You can obtain a permit from the local municipality where the property is located. Most reputable remodeling contractors will obtain the necessary house flipping permits when the project begins. They will be responsible for filling out the required paperwork and submitting plans as needed. At the time you enter into the agreement for rehabbing with a contractor, the responsibilities for obtaining and paying for the permit need to be clearly defined.

If you ask a contractor that works in multiple municipalities, they will be able to tell you how easy or difficult the process may be.

Before buying a property to flip in an area you have not worked in before, it is a good idea to call the local building department to find out the best way to get the needed permits. Costs can be significant and can change the economic structure of your project.

Permit expenses in some municipalities are related to the cost of the work being done and in others it is a flat rate. In certain places, multiple renovation permits need to be obtained for different work areas (plumbing, electrical, septic, etc.), other times, only one permit is needed.

A bond may be required for some work and other work may require a large deposit to the municipality that will be held until the work is completed.

Costs can vary dramatically. It’s important to be careful before committing to a project and to make sure that the contractor is familiar with the process for where the property is located.

What Home Renovations Require a Permit?

Which Projects Will I Need A Permit For?

Every municipality is different, certain house flipping and renovation projects will almost definitely require a permit while others will not.

These renovations will require a permit:

  • Expanding the square footage of the house
  • Demolishing a load bearing wall
  • Installing new electrical wiring
  • Installing a fence over a certain height, generally 6 feet
  • Parking a dumpster on a public street
  • Building a deck above a certain height
  • Anything involving a public sewer line

The following projects might require a permit:

  • Minor plumbing work, such as moving a sink
  • Demolishing a non-load bearing wall
  • Punching in a new window or door
  • Cutting down a tree

This work will most likely not require a permit:

  • Installing a new roof
  • Parking a dumpster on your own property (this may be an issue with your housing association)
  • Installing flooring
  • Replacing a sink
  • Painting
  • Replacing existing doors and windows
  • Installing exterior siding
  • Replacing countertops
  • Minor electrical work, such as replacing an outlet or existing light fixture
  • Building a deck below a certain height

Although certain projects may not require a permit, you will need to check it all yourself. Call your local permitting office to find out more information.

Inspections After Building

Permits Will Help Make The Inspecting Process Smoother

The party who issued the permit will inspect the project at certain points and when it has been completed. If the project does not pass inspection, there will be additional work and expenses required.

Call an inspector after each phase of your renovation is finished. The inspector must be able to evaluate the work that has been done or they may not sign off on the work.
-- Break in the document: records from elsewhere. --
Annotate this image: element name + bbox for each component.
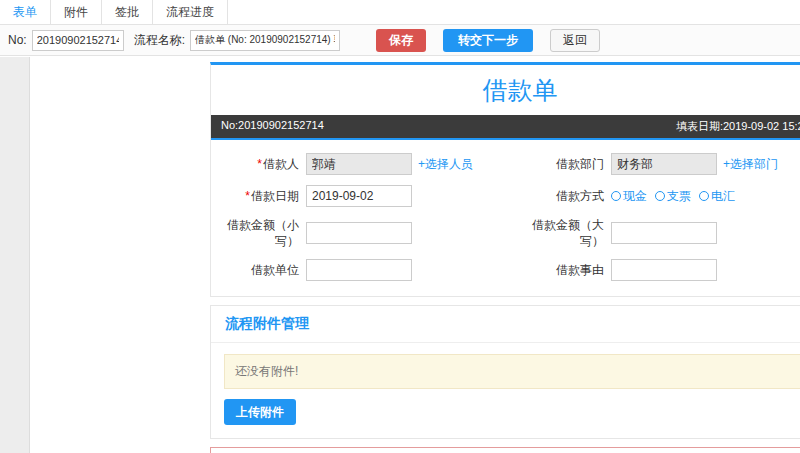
loan-reason-input[interactable]	[611, 259, 717, 281]
tab-form[interactable]: 表单	[0, 0, 51, 24]
amount-small-input[interactable]	[306, 222, 412, 244]
approval-card: 流程签批意见 B I abc ✎ ▣ ⚑ ≡ ≡ ⇤ ⇥ —	[210, 447, 800, 453]
required-marker: *	[245, 189, 250, 203]
tab-progress[interactable]: 流程进度	[153, 0, 228, 24]
select-person-link[interactable]: +选择人员	[418, 156, 473, 173]
department-input[interactable]	[611, 153, 717, 175]
department-cell: 借款部门 +选择部门	[520, 148, 800, 180]
form-row: *借款日期 借款方式 现金 支票 电汇	[215, 180, 800, 212]
loan-unit-input[interactable]	[306, 259, 412, 281]
loan-reason-label: 借款事由	[520, 262, 604, 278]
form-meta-bar: No:20190902152714 填表日期:2019-09-02 15:27:…	[211, 115, 800, 140]
radio-circle-icon	[699, 191, 709, 201]
loan-unit-cell: 借款单位	[215, 254, 520, 286]
tab-bar: 表单 附件 签批 流程进度	[0, 0, 800, 25]
save-button[interactable]: 保存	[376, 29, 426, 52]
left-sidebar[interactable]	[0, 57, 30, 453]
loan-method-group: 现金 支票 电汇	[611, 188, 735, 205]
loan-reason-cell: 借款事由	[520, 254, 800, 286]
loan-method-cell: 借款方式 现金 支票 电汇	[520, 180, 800, 212]
no-label: No:	[8, 33, 27, 47]
loan-date-label: *借款日期	[215, 188, 299, 204]
main-content: 借款单 No:20190902152714 填表日期:2019-09-02 15…	[210, 62, 800, 453]
form-no-text: No:20190902152714	[221, 119, 324, 134]
amount-small-label: 借款金额（小写）	[215, 217, 299, 249]
upload-attachment-button[interactable]: 上传附件	[224, 399, 296, 425]
toolbar: No: 流程名称: 保存 转交下一步 返回	[0, 25, 800, 56]
tab-approval[interactable]: 签批	[102, 0, 153, 24]
form-row: *借款人 +选择人员 借款部门 +选择部门	[215, 148, 800, 180]
tab-attachment[interactable]: 附件	[51, 0, 102, 24]
amount-big-label: 借款金额（大写）	[520, 217, 604, 249]
loan-form-card: 借款单 No:20190902152714 填表日期:2019-09-02 15…	[210, 62, 800, 297]
no-input[interactable]	[32, 30, 124, 51]
process-name-input[interactable]	[190, 30, 340, 51]
borrower-cell: *借款人 +选择人员	[215, 148, 520, 180]
next-step-button[interactable]: 转交下一步	[443, 29, 533, 52]
radio-wire[interactable]: 电汇	[699, 188, 735, 205]
no-attachment-notice: 还没有附件!	[224, 354, 800, 389]
department-label: 借款部门	[520, 156, 604, 172]
amount-big-input[interactable]	[611, 222, 717, 244]
loan-date-input[interactable]	[306, 185, 412, 207]
radio-circle-icon	[655, 191, 665, 201]
radio-circle-icon	[611, 191, 621, 201]
form-row: 借款单位 借款事由	[215, 254, 800, 286]
select-department-link[interactable]: +选择部门	[723, 156, 778, 173]
form-title: 借款单	[211, 65, 800, 115]
amount-big-cell: 借款金额（大写）	[520, 212, 800, 254]
attachment-section-title: 流程附件管理	[211, 306, 800, 343]
page: 表单 附件 签批 流程进度 No: 流程名称: 保存 转交下一步 返回 借款单 …	[0, 0, 800, 453]
loan-date-cell: *借款日期	[215, 180, 520, 212]
loan-unit-label: 借款单位	[215, 262, 299, 278]
form-date-text: 填表日期:2019-09-02 15:27:1	[676, 119, 800, 134]
loan-method-label: 借款方式	[520, 188, 604, 204]
process-name-label: 流程名称:	[134, 32, 185, 49]
form-row: 借款金额（小写） 借款金额（大写）	[215, 212, 800, 254]
borrower-input[interactable]	[306, 153, 412, 175]
radio-cash[interactable]: 现金	[611, 188, 647, 205]
attachment-card: 流程附件管理 还没有附件! 上传附件	[210, 305, 800, 439]
form-grid: *借款人 +选择人员 借款部门 +选择部门 *借款日期	[211, 140, 800, 296]
back-button[interactable]: 返回	[550, 29, 600, 52]
borrower-label: *借款人	[215, 156, 299, 172]
radio-cheque[interactable]: 支票	[655, 188, 691, 205]
required-marker: *	[257, 157, 262, 171]
approval-section-title: 流程签批意见	[211, 448, 800, 453]
amount-small-cell: 借款金额（小写）	[215, 212, 520, 254]
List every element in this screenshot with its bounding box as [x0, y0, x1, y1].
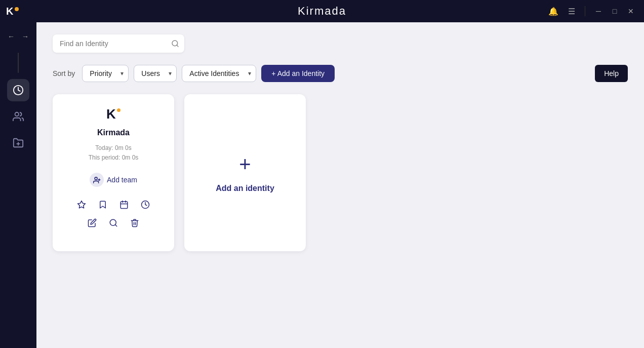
filter-row: Sort by Priority Users Active Identities… — [53, 65, 628, 82]
add-identity-plus-icon: + — [239, 153, 251, 176]
delete-button[interactable] — [128, 216, 141, 229]
identity-card-time: Today: 0m 0s This period: 0m 0s — [89, 143, 139, 163]
menu-button[interactable]: ☰ — [565, 4, 579, 18]
bookmark-button[interactable] — [96, 198, 109, 211]
titlebar-right: 🔔 ☰ ─ □ ✕ — [546, 4, 638, 18]
nav-forward-button[interactable]: → — [19, 30, 31, 43]
titlebar-separator — [585, 6, 585, 16]
sidebar-item-history[interactable] — [7, 79, 29, 101]
nav-arrows: ← → — [5, 30, 31, 43]
identity-card-logo: K — [106, 106, 120, 122]
add-team-svg-icon — [93, 176, 101, 184]
close-button[interactable]: ✕ — [624, 4, 638, 18]
svg-point-1 — [15, 112, 19, 116]
search2-icon — [109, 218, 118, 227]
sidebar: ← → — [0, 22, 36, 348]
svg-rect-10 — [120, 202, 128, 209]
add-identity-card-label: Add an identity — [216, 184, 274, 193]
app-body: ← → — [0, 22, 644, 348]
sidebar-item-users[interactable] — [7, 105, 29, 128]
edit-button[interactable] — [86, 216, 99, 229]
card-logo-letter: K — [106, 106, 116, 122]
add-folder-icon — [13, 137, 24, 148]
bookmark-icon — [98, 200, 107, 209]
card-actions-row2 — [86, 216, 141, 229]
users-select[interactable]: Users — [134, 65, 177, 82]
titlebar-center: Kirmada — [298, 5, 346, 18]
search-bar — [53, 34, 184, 53]
notification-button[interactable]: 🔔 — [546, 4, 560, 18]
main-content: Sort by Priority Users Active Identities… — [36, 22, 644, 348]
add-identity-button[interactable]: + Add an Identity — [261, 65, 335, 82]
calendar-button[interactable] — [117, 198, 131, 211]
sort-label: Sort by — [53, 69, 75, 78]
sidebar-divider — [18, 53, 19, 73]
search-button[interactable] — [171, 40, 179, 48]
trash-icon — [130, 218, 139, 227]
titlebar: K Kirmada 🔔 ☰ ─ □ ✕ — [0, 0, 644, 22]
period-time: This period: 0m 0s — [89, 154, 139, 161]
cards-grid: K Kirmada Today: 0m 0s This period: 0m 0… — [53, 94, 628, 251]
clock-icon — [141, 200, 150, 209]
today-time: Today: 0m 0s — [95, 144, 131, 151]
add-team-label: Add team — [107, 176, 137, 184]
users-select-wrapper: Users — [134, 65, 177, 82]
calendar-icon — [119, 200, 129, 209]
add-identity-card[interactable]: + Add an identity — [184, 94, 306, 251]
add-team-button[interactable]: Add team — [85, 170, 142, 190]
identity-card-name: Kirmada — [97, 128, 130, 137]
priority-select[interactable]: Priority — [82, 65, 129, 82]
app-logo: K — [6, 6, 19, 17]
sidebar-item-add-folder[interactable] — [7, 132, 29, 154]
logo-dot — [15, 7, 19, 11]
priority-select-wrapper: Priority — [82, 65, 129, 82]
star-button[interactable] — [75, 198, 88, 211]
users-icon — [13, 111, 24, 122]
maximize-button[interactable]: □ — [608, 4, 622, 18]
identity-card-kirmada: K Kirmada Today: 0m 0s This period: 0m 0… — [53, 94, 174, 251]
history-icon — [13, 85, 24, 96]
app-title: Kirmada — [298, 5, 346, 17]
active-identities-select[interactable]: Active Identities — [182, 65, 256, 82]
minimize-button[interactable]: ─ — [591, 4, 606, 18]
help-button[interactable]: Help — [595, 65, 628, 82]
window-controls: ─ □ ✕ — [591, 4, 638, 18]
card-actions-row1 — [75, 198, 152, 211]
nav-back-button[interactable]: ← — [5, 30, 17, 43]
star-icon — [77, 200, 86, 209]
search-input[interactable] — [53, 34, 184, 53]
svg-point-6 — [95, 177, 97, 180]
card-logo-dot — [117, 108, 120, 112]
add-team-icon — [90, 173, 104, 187]
svg-line-16 — [115, 225, 116, 226]
search-icon — [171, 40, 179, 48]
logo-letter: K — [6, 6, 13, 17]
svg-marker-9 — [78, 201, 86, 208]
search2-button[interactable] — [107, 216, 120, 229]
clock-button[interactable] — [139, 198, 152, 211]
svg-line-5 — [177, 45, 178, 47]
edit-icon — [88, 218, 97, 227]
active-identities-select-wrapper: Active Identities — [182, 65, 256, 82]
For example, if you are rewiring or replumbing a property, the inspector needs to see the work that was done, so drywall should not be put on until the inspector signs off on the electrical or plumbing. If this does not happen, you might need to remove the drywall to allow for inspection. This will waste your time and your money.

It is a good idea to pay your contractor when you know that the work has been done to a satisfactory standard. Ordering an inspection during the different payment intervals will protect your renovation from low standard work. Be sure to confirm that this payment requirement is part of your contract with your contractor.

Inspections are on a pass/fail basis. If the work passes, you can advance to the next stage of the project. If it fails, it will have to be redone until it passes the inspection. Most professional contractors will guarantee that if something did not pass, they will fix it without an additional charge. If they try to charge you additionally, then you should find a new contractor.